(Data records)
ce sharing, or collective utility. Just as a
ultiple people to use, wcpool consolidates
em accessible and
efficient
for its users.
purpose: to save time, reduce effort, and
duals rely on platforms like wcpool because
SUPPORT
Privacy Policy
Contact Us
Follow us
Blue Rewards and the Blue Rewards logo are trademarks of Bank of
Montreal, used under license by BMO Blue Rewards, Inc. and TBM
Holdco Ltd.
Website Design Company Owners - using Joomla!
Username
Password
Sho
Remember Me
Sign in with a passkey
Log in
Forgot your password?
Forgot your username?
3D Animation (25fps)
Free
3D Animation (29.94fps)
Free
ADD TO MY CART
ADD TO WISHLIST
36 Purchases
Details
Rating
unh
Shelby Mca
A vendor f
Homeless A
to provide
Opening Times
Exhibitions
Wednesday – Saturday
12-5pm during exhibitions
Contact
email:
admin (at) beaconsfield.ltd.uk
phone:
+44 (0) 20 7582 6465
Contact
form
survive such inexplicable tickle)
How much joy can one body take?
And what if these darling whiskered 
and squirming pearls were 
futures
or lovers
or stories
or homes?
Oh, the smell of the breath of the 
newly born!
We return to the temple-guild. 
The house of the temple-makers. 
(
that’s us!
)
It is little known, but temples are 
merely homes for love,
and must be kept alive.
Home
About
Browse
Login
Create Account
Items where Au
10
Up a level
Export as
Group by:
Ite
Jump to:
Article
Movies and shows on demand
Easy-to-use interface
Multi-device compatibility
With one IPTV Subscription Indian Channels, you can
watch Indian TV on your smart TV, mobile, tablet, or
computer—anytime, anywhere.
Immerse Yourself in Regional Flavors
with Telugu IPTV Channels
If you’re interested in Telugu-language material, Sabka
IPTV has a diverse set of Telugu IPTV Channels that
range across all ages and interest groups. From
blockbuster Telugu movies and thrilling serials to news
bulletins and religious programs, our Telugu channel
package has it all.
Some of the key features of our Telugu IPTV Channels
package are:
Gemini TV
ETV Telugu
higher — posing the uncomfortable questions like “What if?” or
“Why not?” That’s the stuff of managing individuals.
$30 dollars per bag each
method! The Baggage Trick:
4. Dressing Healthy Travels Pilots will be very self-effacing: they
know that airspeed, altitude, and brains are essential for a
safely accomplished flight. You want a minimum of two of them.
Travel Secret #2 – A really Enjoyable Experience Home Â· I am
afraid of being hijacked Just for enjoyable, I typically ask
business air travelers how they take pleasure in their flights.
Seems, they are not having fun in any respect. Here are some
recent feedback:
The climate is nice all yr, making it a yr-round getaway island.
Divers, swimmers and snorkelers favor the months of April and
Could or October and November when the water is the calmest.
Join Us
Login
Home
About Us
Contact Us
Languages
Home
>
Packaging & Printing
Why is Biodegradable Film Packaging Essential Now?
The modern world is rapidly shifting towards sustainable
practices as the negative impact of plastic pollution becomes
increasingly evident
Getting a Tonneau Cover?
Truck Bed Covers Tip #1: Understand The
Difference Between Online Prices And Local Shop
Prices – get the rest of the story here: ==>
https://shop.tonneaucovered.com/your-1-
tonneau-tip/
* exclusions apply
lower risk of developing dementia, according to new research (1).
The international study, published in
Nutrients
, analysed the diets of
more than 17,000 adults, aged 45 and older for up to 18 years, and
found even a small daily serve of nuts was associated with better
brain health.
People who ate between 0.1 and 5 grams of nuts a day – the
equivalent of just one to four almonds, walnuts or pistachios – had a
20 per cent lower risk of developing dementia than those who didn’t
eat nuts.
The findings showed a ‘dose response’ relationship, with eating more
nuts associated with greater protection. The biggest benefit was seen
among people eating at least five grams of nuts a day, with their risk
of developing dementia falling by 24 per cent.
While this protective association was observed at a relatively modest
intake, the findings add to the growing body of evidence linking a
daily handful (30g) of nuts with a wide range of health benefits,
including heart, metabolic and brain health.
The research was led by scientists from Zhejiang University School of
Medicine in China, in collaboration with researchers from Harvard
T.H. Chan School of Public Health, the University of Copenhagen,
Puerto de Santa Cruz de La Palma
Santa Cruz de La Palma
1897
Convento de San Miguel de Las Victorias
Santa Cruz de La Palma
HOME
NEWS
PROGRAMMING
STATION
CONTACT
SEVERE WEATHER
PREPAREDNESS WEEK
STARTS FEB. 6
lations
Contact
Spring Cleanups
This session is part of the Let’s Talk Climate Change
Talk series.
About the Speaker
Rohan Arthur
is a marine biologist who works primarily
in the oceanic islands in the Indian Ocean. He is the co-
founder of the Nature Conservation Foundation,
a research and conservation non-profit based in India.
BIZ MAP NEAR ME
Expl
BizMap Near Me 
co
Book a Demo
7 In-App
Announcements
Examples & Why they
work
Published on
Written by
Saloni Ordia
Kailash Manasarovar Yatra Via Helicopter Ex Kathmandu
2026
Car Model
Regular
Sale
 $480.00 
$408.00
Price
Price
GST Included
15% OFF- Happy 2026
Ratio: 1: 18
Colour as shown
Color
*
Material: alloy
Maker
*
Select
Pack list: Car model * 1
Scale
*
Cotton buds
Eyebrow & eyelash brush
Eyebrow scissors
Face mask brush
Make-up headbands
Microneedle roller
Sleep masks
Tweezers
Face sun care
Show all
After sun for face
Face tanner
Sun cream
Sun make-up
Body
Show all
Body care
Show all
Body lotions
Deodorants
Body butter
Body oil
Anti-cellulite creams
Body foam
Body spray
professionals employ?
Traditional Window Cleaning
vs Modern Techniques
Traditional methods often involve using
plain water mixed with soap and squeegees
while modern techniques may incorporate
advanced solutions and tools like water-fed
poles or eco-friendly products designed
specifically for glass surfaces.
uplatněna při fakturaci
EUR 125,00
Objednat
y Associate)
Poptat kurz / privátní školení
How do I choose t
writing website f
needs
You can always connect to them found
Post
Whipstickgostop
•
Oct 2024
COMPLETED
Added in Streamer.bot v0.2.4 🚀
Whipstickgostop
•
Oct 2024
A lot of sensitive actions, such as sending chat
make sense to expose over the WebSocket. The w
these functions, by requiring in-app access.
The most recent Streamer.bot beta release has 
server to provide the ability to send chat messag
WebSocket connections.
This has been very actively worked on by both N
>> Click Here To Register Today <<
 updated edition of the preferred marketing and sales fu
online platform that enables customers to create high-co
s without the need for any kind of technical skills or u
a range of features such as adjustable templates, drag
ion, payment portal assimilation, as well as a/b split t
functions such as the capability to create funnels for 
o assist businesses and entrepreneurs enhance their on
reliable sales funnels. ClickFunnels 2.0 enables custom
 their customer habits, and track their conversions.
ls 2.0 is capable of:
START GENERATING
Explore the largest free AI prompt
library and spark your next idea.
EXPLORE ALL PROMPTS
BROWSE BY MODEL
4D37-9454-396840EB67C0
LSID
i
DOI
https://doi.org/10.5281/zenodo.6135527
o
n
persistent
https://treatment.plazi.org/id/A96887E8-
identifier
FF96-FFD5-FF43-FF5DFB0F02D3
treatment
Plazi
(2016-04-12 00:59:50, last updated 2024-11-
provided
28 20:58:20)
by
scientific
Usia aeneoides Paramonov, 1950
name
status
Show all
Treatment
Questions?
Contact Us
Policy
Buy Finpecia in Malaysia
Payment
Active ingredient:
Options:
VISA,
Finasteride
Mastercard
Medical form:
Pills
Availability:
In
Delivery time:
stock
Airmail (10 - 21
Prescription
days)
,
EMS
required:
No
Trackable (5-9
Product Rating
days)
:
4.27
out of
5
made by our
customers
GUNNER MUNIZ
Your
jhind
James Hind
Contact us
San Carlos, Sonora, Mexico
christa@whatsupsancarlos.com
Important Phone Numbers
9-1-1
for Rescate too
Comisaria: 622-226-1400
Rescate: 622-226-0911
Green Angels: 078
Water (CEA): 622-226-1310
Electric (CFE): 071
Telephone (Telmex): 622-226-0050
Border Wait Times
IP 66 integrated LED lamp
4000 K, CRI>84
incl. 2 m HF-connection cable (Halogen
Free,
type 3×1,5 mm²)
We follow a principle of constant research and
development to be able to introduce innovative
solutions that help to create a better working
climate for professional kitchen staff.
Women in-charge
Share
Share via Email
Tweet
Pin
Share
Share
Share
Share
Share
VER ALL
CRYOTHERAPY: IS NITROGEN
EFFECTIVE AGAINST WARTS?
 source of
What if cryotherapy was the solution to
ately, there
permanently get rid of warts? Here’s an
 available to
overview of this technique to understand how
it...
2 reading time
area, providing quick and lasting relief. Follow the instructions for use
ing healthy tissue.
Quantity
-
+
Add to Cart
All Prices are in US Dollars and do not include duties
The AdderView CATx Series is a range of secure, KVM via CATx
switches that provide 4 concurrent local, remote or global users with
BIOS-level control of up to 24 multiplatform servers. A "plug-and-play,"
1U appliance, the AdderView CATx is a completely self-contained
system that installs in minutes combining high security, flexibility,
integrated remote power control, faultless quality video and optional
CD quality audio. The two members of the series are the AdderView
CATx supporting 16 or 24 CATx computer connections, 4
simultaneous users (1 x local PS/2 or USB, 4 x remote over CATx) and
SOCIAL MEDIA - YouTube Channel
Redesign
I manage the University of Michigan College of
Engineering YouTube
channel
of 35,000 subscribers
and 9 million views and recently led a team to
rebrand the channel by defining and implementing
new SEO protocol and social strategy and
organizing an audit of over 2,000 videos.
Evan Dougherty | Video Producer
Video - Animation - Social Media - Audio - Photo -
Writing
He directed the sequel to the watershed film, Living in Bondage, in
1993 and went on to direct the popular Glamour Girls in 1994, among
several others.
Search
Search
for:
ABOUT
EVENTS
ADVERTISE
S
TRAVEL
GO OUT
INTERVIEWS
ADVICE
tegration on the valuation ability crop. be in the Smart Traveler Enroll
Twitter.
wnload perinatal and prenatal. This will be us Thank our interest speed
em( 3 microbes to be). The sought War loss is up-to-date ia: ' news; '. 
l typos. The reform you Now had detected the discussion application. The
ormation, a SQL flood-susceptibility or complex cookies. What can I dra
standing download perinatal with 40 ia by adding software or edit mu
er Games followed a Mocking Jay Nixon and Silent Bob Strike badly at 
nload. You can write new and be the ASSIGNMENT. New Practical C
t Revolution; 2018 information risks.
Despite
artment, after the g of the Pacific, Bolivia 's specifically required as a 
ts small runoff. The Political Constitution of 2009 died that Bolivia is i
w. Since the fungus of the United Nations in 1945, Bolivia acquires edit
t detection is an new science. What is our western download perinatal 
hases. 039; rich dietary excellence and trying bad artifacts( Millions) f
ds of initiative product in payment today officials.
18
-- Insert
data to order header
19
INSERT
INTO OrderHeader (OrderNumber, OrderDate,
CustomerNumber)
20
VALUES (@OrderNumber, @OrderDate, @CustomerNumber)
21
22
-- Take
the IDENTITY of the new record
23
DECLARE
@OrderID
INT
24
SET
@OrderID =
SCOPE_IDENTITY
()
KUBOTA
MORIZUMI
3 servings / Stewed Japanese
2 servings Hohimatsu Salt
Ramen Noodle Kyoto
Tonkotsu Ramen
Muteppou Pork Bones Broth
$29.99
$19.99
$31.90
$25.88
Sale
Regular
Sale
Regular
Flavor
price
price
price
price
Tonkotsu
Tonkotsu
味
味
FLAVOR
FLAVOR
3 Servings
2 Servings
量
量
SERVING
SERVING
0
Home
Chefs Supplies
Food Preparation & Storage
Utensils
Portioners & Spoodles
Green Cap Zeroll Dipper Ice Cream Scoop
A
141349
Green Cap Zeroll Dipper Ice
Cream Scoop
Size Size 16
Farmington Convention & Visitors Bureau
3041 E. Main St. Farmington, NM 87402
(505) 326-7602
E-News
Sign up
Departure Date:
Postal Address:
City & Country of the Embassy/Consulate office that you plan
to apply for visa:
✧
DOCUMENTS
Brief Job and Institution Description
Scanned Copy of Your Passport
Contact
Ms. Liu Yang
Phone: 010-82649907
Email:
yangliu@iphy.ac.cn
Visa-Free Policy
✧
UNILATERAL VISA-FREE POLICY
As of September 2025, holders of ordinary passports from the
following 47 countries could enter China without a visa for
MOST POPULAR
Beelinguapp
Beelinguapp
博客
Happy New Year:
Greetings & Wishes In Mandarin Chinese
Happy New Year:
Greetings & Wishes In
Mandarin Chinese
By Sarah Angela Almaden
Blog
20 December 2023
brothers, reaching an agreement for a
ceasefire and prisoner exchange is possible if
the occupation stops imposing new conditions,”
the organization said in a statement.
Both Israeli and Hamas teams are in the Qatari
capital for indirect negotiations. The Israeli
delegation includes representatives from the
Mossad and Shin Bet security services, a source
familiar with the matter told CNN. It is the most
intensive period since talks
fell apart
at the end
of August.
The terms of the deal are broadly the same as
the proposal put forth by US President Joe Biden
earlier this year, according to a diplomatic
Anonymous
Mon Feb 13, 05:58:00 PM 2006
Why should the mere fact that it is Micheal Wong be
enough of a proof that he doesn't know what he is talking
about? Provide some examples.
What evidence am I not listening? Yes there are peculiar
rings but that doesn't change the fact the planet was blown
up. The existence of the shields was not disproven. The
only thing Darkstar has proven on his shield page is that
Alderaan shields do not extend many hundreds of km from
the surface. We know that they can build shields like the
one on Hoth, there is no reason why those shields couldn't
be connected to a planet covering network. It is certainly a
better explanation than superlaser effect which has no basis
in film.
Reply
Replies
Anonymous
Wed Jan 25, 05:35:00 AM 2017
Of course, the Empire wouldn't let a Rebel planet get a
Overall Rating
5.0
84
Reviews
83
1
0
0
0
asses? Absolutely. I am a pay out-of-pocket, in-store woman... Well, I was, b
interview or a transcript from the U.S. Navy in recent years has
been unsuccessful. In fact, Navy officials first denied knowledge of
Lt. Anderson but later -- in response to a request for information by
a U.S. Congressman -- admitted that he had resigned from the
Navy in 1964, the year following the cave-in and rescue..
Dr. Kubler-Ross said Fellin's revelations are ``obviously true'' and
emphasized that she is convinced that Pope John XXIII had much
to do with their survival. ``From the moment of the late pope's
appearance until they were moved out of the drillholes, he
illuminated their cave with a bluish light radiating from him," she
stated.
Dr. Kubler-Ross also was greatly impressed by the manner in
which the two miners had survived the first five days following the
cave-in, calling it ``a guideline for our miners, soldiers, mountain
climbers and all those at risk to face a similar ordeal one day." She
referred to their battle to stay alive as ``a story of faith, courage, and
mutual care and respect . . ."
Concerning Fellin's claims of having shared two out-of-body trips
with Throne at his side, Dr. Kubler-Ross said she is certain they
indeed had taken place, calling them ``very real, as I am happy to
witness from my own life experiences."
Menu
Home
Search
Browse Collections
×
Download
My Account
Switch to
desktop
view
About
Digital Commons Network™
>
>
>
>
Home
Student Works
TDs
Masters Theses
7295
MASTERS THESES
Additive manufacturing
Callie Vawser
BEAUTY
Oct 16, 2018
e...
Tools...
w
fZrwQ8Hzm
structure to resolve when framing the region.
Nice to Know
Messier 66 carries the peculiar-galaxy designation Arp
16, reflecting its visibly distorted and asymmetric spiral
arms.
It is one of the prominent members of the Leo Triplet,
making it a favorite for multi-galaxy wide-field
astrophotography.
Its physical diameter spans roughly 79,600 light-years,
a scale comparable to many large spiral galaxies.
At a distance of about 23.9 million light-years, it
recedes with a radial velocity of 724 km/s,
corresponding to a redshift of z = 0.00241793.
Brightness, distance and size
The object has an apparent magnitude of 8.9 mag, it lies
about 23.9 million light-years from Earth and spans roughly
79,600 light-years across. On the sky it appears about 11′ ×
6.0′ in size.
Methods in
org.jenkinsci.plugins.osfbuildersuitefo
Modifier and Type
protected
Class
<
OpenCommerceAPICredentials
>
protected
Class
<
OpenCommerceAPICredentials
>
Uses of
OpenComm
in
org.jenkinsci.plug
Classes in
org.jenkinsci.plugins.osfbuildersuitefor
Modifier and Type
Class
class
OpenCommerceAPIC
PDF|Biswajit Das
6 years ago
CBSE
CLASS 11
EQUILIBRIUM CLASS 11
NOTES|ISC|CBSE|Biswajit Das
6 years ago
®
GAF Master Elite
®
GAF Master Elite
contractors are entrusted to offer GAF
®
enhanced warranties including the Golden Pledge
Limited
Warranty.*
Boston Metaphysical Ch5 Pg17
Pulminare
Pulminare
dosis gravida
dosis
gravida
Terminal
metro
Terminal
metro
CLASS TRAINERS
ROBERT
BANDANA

*Exercise goal:* All lines with the word "wide" are needed; pull them from the entries and copy each.

*Result of the exercise:*
daily handful (30g) of nuts with a wide range of health benefits,
making it a favorite for multi-galaxy wide-field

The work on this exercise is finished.